A 15-star American flag of the 1812 era formed the backdrop for the patriotic closing ceremony of the Navy Week program that had opened to the public last Wednesday. Re-enactors portraying then-President James Madison and his wife, Dolley, were there, too, to complete the theme, dubbed "A Star-Spangled Celebration."

Sunday's twilight program was billed as "the grand finale of Buffalo Navy Week - a bicentennial gala."

Joseph P. Brennan, a member of the board of the Naval and Military Park and a co-chairman of Sunday's gala, said: "This is a celebration to say thank-you to everyone who participated in Navy Week and to raise money to support the Naval and Military Park."

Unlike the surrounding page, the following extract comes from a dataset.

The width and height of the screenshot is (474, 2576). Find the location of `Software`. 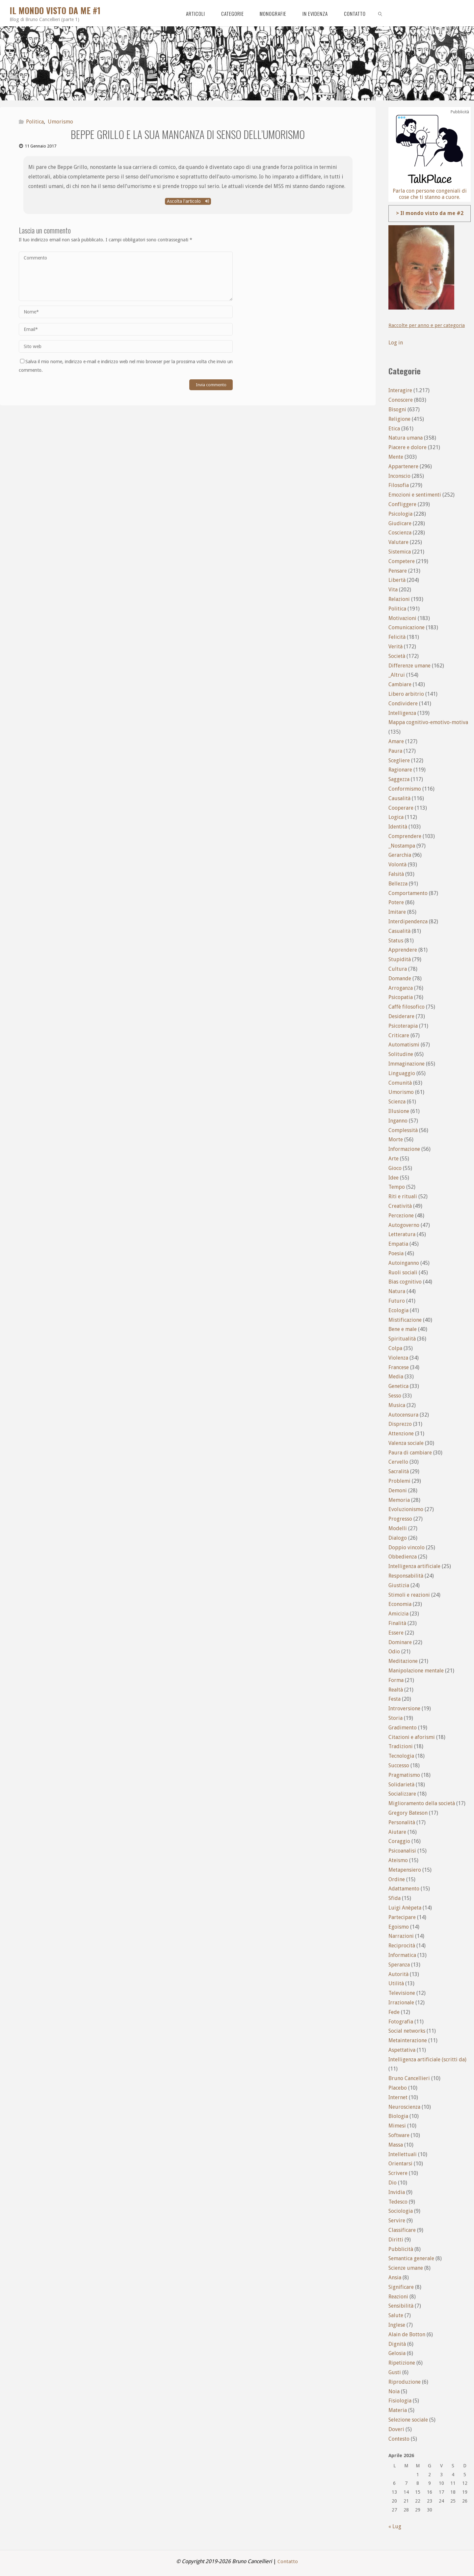 Software is located at coordinates (398, 2135). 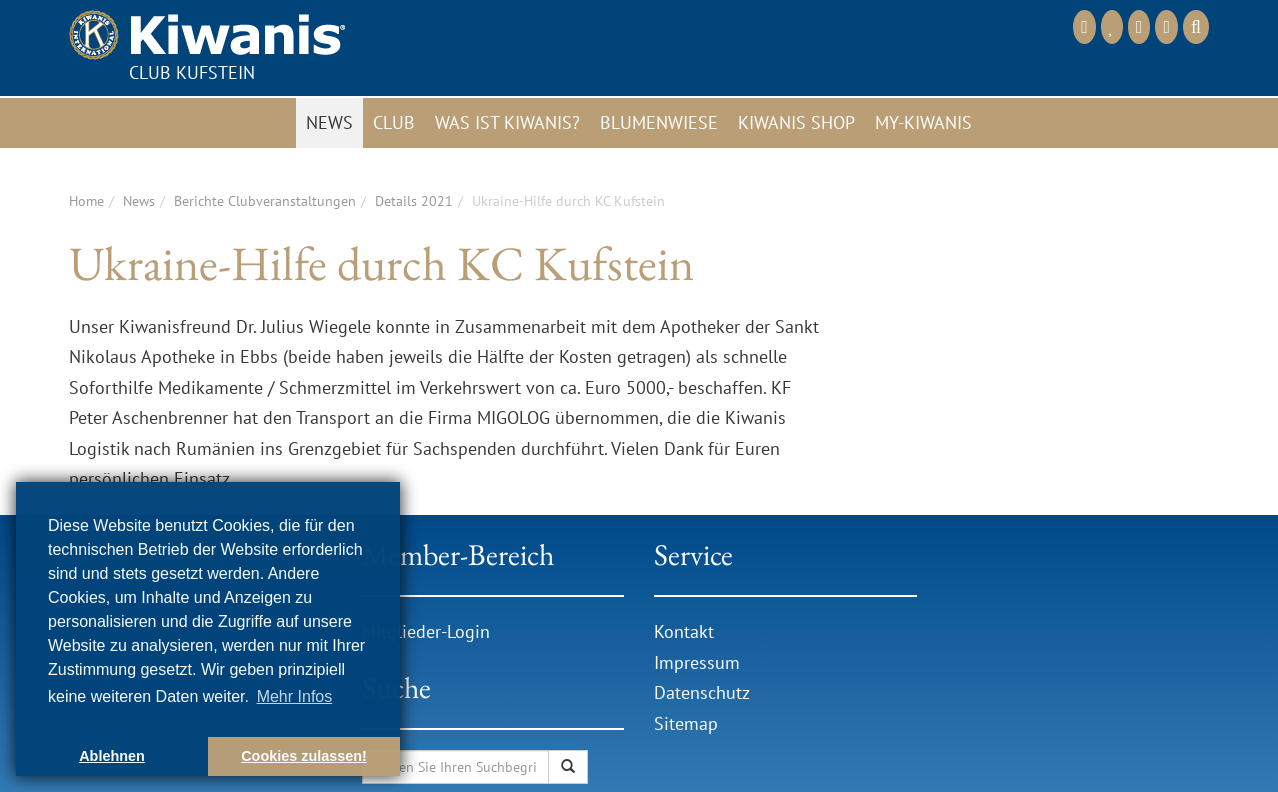  I want to click on Sitemap, so click(686, 723).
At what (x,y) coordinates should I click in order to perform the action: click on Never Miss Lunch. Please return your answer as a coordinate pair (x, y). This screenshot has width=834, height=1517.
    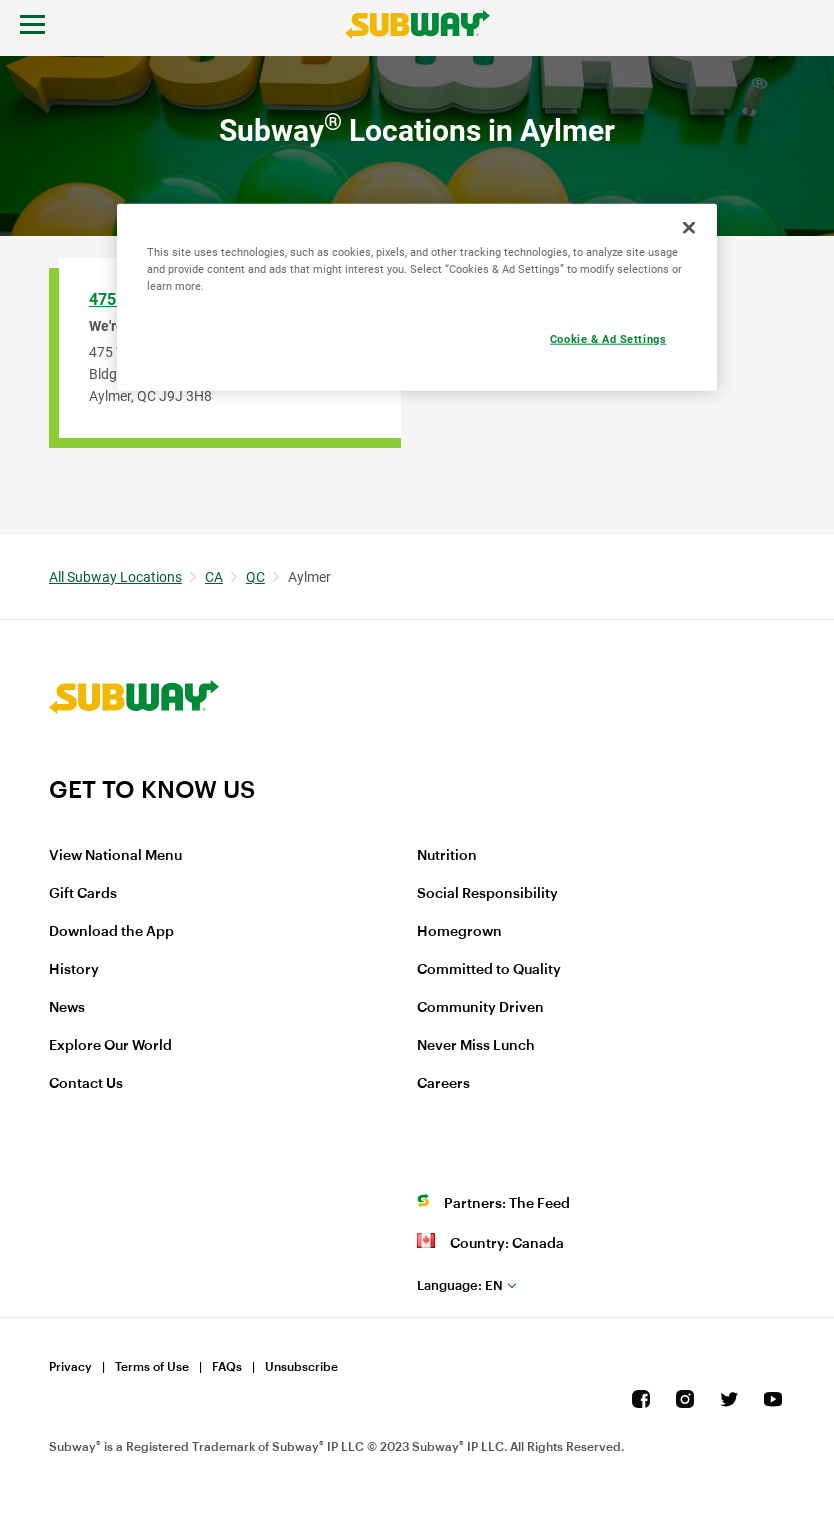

Brennan estimated that more than 50,000 people visited the various ships and displays at the park during Navy Week.

"These are the first U.S. Navy warships to visit the Great Lakes since 1999, when there was a similar celebration" of peace along the lakes between the U.S. and Canada.

He noted that peace between the two countries has endured for two centuries since the last military engagements on the Great Lakes.

Supporters attending Sunday evening's gala paid $75 each, or $125 a couple, to sip cocktails, sample hors d'oeuvres, enjoy the music of several military performers and say goodbye to the visiting ships and their crews for at least another year. A spokeswoman for Anthony N. Diina, vice chairman of the park's board, said that this year's program was the first of its kind here but that preliminary talks are under way for some sort of repeat performance next year.

Sailors of all ranks, resplendent in their dress-white uniforms, mingled with the guests and with the maritime cadets in a party atmosphere

The observance began last Wednesday with a flotilla to welcome members of the U.S. and Canadian navies to Western New York.